According to Larson all three graves/pits were remarkably small in area, or narrow – one body wide at most. He concluded that to hold 12, 16, and 17 corpses each, as reported by Myanmar army, these had to be very deep, almost like well shafts. The bodies had to be piled in vertically, perhaps three bodies across and several layers deep.
 
Furthermore, the way each of the pits were tucked into the edge of the brush, it suggested that the killers wanted these to stay hidden. If it weren’t for the survivors’ tips, they might have never been found. These were found by Myanmar army after the Hindu survivors gave them the location.
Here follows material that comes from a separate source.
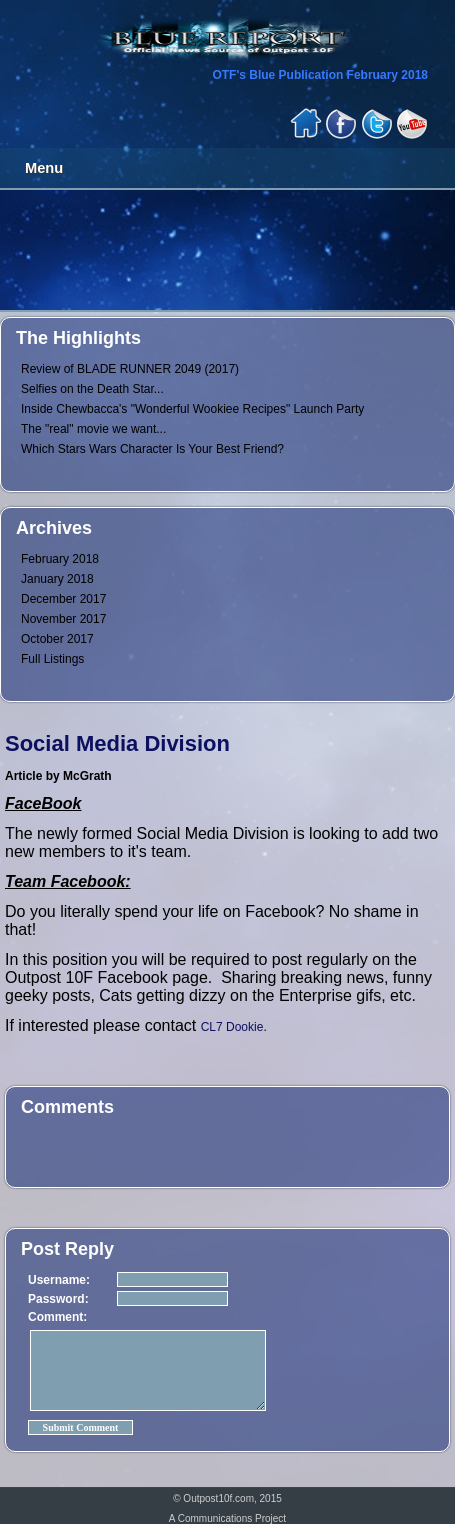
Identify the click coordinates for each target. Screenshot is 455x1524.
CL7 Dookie (232, 1027)
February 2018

Yet all the women in their statements have claimed that the black clad Rohingya killers had tied up the captured men and women away from the village to kill and burry the bodies in some place which they did not see (click HERE).
 
Amnesty International’s regional director James Gomez needs to look into this chain of contradictions. It is important to remember that an evolving story that adapts to shifting public perception is a sign of repeated falsification. Sloppy accusations of brutal killing of Hindus and Buddhists against ARSA, betray intuitive attachment to a country performing violence rather than empathy for those on its receiving end.